Under the international competition network (ICN), most African competition authorities are actually called young authorities because our competition laws are about 30 years old. I think the oldest is probably 25, 26 years. So we’re still in the process of having this new way of thinking, so to speak, in most African countries.
Now if you looked at our tracker, we say that close to or over 50% of African countries either don’t have a competition policy, a competition law or an institution that will enforce that competition policy, so half of the continent effectively does not have all the ingredients, so to speak, to actually enforce competition law. Either they are missing an authority, a policy, or the law.
There have been great strides made with some competition authorities like the South African, the Kenyan, the Egyptian, and the Zambian authorities, but generally, when you talk about the continent as a whole, the picture is bleak.
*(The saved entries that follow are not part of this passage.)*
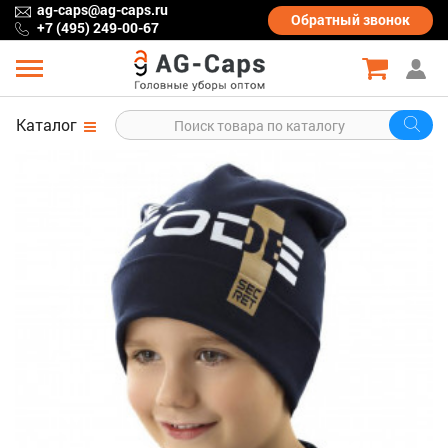
ag-caps@ag-caps.ru
Обратный
звонок
+7 (495) 249-00-67
Каталог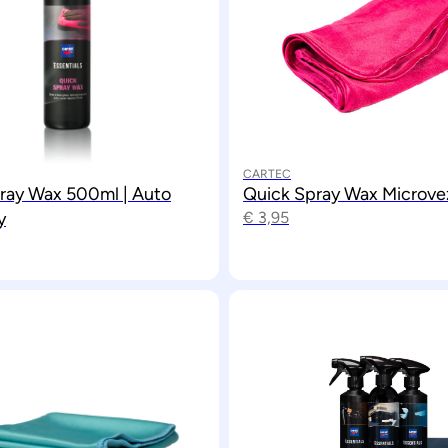
CARTEC
ray Wax 500ml | Auto
Quick Spray Wax Microve
y
€
3,95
When you go to West Africa, Nigeria has a big economy but has a competition law that is less than 10 years old. The Federal Competition and Consumer Protection Commission only came into force, if I’m not mistaken, maybe six to seven years ago. In other parts of West Africa, there are competition provisions or laws at a regional level. But when you go to the individual countries, very few countries have competition laws or policies.
Kenya had a competition law, but it was not the model law with adequate provisions on cartels, abuse of a dominance position of market power and restrictive business practices and consumer protection, the way we know competition to be. The model law was only passed in 2010.
The other thing is that Africa is divided into regional blocks. You have the Common Market for Eastern and Southern Africa (COMESA), which covers the southern, eastern and northern parts of Africa; the East African Community, which covers eight countries in East Africa; the Southern African Development Community (SADC) which covers most of southern Africa and a few of the island states; and Economic Community Organisation for West Africa States (ECOWAS) in West Africa. Then you have the northern African economic bloc the Arab Maghreb Union (AMU), and there’s one for the Francophone countries, The West African Economic and Monetary Union (WAEMU).
These regional blocs want to become a common market, like the EU, but apart from COMESA, they have not made strides forward. Most are still dealing with, for example, tariffs and haven’t come to common market positions.
So even when you’re dealing with competition laws, it’s being enforced mostly at the national level rather than a regional level. Recently, last November, the East African Community Competition Authority started enforcing at the regional level but they are still finding their feet.
Q: You mentioned some of the countries that are a bit more active than others in terms of having competition policies and authorities. What are some of the biggest constraints they face when it comes to trying to determine, detect, and address anti-competitive behaviour?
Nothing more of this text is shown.